The first major milestone was the initial round of audits that operators needed to complete by Nov. 15, 2013. Under the regulations, operators needed to audit their plans, identify any weaknesses, and come up with a plan to address them. For most of the industry, the deadline was a non-event. BSEE says 72 operators completed audits. It cited 12 for either not finishing, or never starting, their audits, but most of those operators were in the process of decommissioning their facilities and none are major forces offshore.

Operators are not saying much about their audit results and BSEE has not released any information on its reviews of the audits. However, some are asking whether audits are really an effective way to tell whether SEMS is working. Traditional audits look at compliance (Are procedures documented? Do job safety analyses (JSAs) have the signatures required by the regulations?). Tried-and-true audit techniques may not uncover whether procedures are actually effective or whether JSAs accurately describe the hazards a crew faced. Given the time and expense of audits, some wonder whether they address the real intent of the regulations. BSEE is said to be wrestling with that question internally, and groups like the Center for Offshore Safety are looking closely at improvements to the audit process.

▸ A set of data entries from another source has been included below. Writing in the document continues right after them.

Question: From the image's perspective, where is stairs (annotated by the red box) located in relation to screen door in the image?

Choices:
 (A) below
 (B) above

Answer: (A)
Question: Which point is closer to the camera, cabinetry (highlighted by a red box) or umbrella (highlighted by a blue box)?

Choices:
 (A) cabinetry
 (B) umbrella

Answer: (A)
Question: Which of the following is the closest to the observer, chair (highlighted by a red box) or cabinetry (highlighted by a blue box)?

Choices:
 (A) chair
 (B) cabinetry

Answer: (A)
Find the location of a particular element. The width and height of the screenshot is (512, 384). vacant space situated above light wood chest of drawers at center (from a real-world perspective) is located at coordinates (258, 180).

SEMSReady certification process.

New for 2014

So what comes next with SEMS? Again, because this is hot button for the industry, Lifeline Strategies follows trends closely. In 2014, the overwhelming needs for clients fall into three general categories:

  1. 1. Implementing SEMS II
  2. 2. Meeting SEMS requirements to verify worker skills and knowledge
  3. 3. Making sure that subcontractors can meet operator requirements.

SEMS II

The first SEMS rule had not even taken effect before BSEE proposed revising the rules. The SEMS II rule was published in April 2013, and most of the provisions take effect in June 2014. The audit provisions take effect in June 2015. The changes do not radically alter operator plans, but they do add to them, and a few may be a little hard to interpret.

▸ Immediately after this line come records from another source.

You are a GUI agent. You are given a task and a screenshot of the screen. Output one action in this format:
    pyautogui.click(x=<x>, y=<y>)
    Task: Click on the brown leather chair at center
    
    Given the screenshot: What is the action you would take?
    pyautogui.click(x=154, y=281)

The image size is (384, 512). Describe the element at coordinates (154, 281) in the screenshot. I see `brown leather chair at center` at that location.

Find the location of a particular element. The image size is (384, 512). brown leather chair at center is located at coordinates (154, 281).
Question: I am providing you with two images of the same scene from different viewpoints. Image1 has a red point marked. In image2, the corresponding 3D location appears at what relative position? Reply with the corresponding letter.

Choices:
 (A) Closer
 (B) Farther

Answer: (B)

Operators must include all of these changes in their training plans for their own employees and contractor personnel. Additionally, all offshore personnel must be trained on JSAs before the job starts and on stop-work authority as a part of their orientation.

On the surface, the changes seem minor, but the devil will be in the details and operators have already signaled that they do not know how to interpret some of the provisions. Just a couple of examples:

  • When a two-man crew of contractors goes to an unmanned platform, who is the Ultimate Work Authority and how much liability is involved?
  • As hard as it is to get a green hand to stop an unsafe job, will he really do it if it means work will not resume until the big boss has come down and investigated?

SEMS II audits

The audit changes become effective in June 2015 and they are the most significant. From now on, the audit team leader has to be an independent third party and the auditors have to be certified through a process that is still to be developed.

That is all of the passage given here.